— Directions —
Write out the following records exactly, each one in full.
___ Records for the task
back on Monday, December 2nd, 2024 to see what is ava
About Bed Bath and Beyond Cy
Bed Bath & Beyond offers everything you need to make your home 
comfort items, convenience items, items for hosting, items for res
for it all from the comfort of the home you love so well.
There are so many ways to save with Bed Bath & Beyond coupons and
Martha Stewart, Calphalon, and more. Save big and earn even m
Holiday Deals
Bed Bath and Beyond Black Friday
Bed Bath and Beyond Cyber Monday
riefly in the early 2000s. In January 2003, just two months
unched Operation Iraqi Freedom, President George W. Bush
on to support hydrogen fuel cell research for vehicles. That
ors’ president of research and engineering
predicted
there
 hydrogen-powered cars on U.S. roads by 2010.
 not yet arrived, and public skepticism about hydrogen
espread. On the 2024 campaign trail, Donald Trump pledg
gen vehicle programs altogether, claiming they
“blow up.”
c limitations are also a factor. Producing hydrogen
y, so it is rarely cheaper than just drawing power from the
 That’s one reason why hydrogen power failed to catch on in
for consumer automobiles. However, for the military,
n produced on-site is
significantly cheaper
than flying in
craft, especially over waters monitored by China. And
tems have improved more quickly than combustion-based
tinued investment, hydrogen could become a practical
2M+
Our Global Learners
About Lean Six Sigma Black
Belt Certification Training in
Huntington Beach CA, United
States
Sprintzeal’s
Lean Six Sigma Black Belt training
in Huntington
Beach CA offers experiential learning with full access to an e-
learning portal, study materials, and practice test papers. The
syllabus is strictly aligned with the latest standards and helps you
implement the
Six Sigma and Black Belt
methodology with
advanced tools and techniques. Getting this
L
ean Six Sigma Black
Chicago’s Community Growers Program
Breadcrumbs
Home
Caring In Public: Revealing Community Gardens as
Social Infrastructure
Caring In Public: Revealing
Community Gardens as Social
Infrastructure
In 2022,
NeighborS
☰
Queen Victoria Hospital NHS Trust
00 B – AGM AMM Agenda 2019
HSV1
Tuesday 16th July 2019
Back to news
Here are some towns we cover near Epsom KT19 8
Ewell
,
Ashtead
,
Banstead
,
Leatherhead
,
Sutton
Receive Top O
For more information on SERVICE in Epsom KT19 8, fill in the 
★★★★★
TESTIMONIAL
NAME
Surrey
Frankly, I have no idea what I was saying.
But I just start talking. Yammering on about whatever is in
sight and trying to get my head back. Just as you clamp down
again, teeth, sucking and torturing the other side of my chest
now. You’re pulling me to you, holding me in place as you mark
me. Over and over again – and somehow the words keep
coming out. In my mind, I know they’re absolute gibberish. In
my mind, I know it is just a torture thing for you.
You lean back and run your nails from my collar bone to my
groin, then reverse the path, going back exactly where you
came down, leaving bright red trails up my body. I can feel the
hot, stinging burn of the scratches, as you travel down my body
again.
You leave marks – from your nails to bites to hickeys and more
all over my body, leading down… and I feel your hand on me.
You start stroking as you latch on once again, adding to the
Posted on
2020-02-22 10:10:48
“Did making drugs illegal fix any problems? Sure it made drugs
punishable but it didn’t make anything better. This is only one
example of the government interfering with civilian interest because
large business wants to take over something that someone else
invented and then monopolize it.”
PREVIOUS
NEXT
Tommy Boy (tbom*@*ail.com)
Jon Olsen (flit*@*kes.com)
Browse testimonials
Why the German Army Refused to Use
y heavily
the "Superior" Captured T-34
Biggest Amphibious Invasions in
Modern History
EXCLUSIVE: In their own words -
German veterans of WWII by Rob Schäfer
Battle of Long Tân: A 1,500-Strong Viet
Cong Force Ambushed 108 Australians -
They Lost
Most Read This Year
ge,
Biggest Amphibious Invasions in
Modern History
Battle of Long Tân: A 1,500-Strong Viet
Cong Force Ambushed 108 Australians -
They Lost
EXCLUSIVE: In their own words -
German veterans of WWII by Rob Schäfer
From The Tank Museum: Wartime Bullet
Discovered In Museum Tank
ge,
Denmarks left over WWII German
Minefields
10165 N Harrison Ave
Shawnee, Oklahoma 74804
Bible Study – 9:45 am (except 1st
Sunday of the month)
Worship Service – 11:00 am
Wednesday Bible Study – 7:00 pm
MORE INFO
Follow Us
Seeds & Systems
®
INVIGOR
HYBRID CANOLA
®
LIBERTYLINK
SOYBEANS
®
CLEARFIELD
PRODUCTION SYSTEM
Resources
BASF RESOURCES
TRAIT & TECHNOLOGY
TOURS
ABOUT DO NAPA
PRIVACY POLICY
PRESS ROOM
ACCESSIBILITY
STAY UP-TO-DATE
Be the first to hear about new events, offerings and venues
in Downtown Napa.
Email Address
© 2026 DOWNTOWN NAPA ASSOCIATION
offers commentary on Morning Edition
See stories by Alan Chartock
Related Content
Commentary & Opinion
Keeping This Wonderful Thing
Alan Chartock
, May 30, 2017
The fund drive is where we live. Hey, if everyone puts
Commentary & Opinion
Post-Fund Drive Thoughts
______
— Expected output —
back on Monday, December 2nd, 2024 to see what is ava
About Bed Bath and Beyond Cy
Bed Bath & Beyond offers everything you need to make your home 
comfort items, convenience items, items for hosting, items for res
for it all from the comfort of the home you love so well.
There are so many ways to save with Bed Bath & Beyond coupons and
Martha Stewart, Calphalon, and more. Save big and earn even m
Holiday Deals
Bed Bath and Beyond Black Friday
Bed Bath and Beyond Cyber Monday
riefly in the early 2000s. In January 2003, just two months
unched Operation Iraqi Freedom, President George W. Bush
on to support hydrogen fuel cell research for vehicles. That
ors’ president of research and engineering
predicted
there
 hydrogen-powered cars on U.S. roads by 2010.
 not yet arrived, and public skepticism about hydrogen
espread. On the 2024 campaign trail, Donald Trump pledg
gen vehicle programs altogether, claiming they
“blow up.”
c limitations are also a factor. Producing hydrogen
y, so it is rarely cheaper than just drawing power from the
 That’s one reason why hydrogen power failed to catch on in
for consumer automobiles. However, for the military,
n produced on-site is
significantly cheaper
than flying in
craft, especially over waters monitored by China. And
tems have improved more quickly than combustion-based
tinued investment, hydrogen could become a practical
2M+
Our Global Learners
About Lean Six Sigma Black
Belt Certification Training in
Huntington Beach CA, United
States
Sprintzeal’s
Lean Six Sigma Black Belt training
in Huntington
Beach CA offers experiential learning with full access to an e-
learning portal, study materials, and practice test papers. The
syllabus is strictly aligned with the latest standards and helps you
implement the
Six Sigma and Black Belt
methodology with
advanced tools and techniques. Getting this
L
ean Six Sigma Black
Chicago’s Community Growers Program
Breadcrumbs
Home
Caring In Public: Revealing Community Gardens as
Social Infrastructure
Caring In Public: Revealing
Community Gardens as Social
Infrastructure
In 2022,
NeighborS
☰
Queen Victoria Hospital NHS Trust
00 B – AGM AMM Agenda 2019
HSV1
Tuesday 16th July 2019
Back to news
Here are some towns we cover near Epsom KT19 8
Ewell
,
Ashtead
,
Banstead
,
Leatherhead
,
Sutton
Receive Top O
For more information on SERVICE in Epsom KT19 8, fill in the 
★★★★★
TESTIMONIAL
NAME
Surrey
Frankly, I have no idea what I was saying.
But I just start talking. Yammering on about whatever is in
sight and trying to get my head back. Just as you clamp down
again, teeth, sucking and torturing the other side of my chest
now. You’re pulling me to you, holding me in place as you mark
me. Over and over again – and somehow the words keep
coming out. In my mind, I know they’re absolute gibberish. In
my mind, I know it is just a torture thing for you.
You lean back and run your nails from my collar bone to my
groin, then reverse the path, going back exactly where you
came down, leaving bright red trails up my body. I can feel the
hot, stinging burn of the scratches, as you travel down my body
again.
You leave marks – from your nails to bites to hickeys and more
all over my body, leading down… and I feel your hand on me.
You start stroking as you latch on once again, adding to the
Posted on
2020-02-22 10:10:48
“Did making drugs illegal fix any problems? Sure it made drugs
punishable but it didn’t make anything better. This is only one
example of the government interfering with civilian interest because
large business wants to take over something that someone else
invented and then monopolize it.”
PREVIOUS
NEXT
Tommy Boy (tbom*@*ail.com)
Jon Olsen (flit*@*kes.com)
Browse testimonials
Why the German Army Refused to Use
y heavily
the "Superior" Captured T-34
Biggest Amphibious Invasions in
Modern History
EXCLUSIVE: In their own words -
German veterans of WWII by Rob Schäfer
Battle of Long Tân: A 1,500-Strong Viet
Cong Force Ambushed 108 Australians -
They Lost
Most Read This Year
ge,
Biggest Amphibious Invasions in
Modern History
Battle of Long Tân: A 1,500-Strong Viet
Cong Force Ambushed 108 Australians -
They Lost
EXCLUSIVE: In their own words -
German veterans of WWII by Rob Schäfer
From The Tank Museum: Wartime Bullet
Discovered In Museum Tank
ge,
Denmarks left over WWII German
Minefields
10165 N Harrison Ave
Shawnee, Oklahoma 74804
Bible Study – 9:45 am (except 1st
Sunday of the month)
Worship Service – 11:00 am
Wednesday Bible Study – 7:00 pm
MORE INFO
Follow Us
Seeds & Systems
®
INVIGOR
HYBRID CANOLA
®
LIBERTYLINK
SOYBEANS
®
CLEARFIELD
PRODUCTION SYSTEM
Resources
BASF RESOURCES
TRAIT & TECHNOLOGY
TOURS
ABOUT DO NAPA
PRIVACY POLICY
PRESS ROOM
ACCESSIBILITY
STAY UP-TO-DATE
Be the first to hear about new events, offerings and venues
in Downtown Napa.
Email Address
© 2026 DOWNTOWN NAPA ASSOCIATION
offers commentary on Morning Edition
See stories by Alan Chartock
Related Content
Commentary & Opinion
Keeping This Wonderful Thing
Alan Chartock
, May 30, 2017
The fund drive is where we live. Hey, if everyone puts
Commentary & Opinion
Post-Fund Drive Thoughts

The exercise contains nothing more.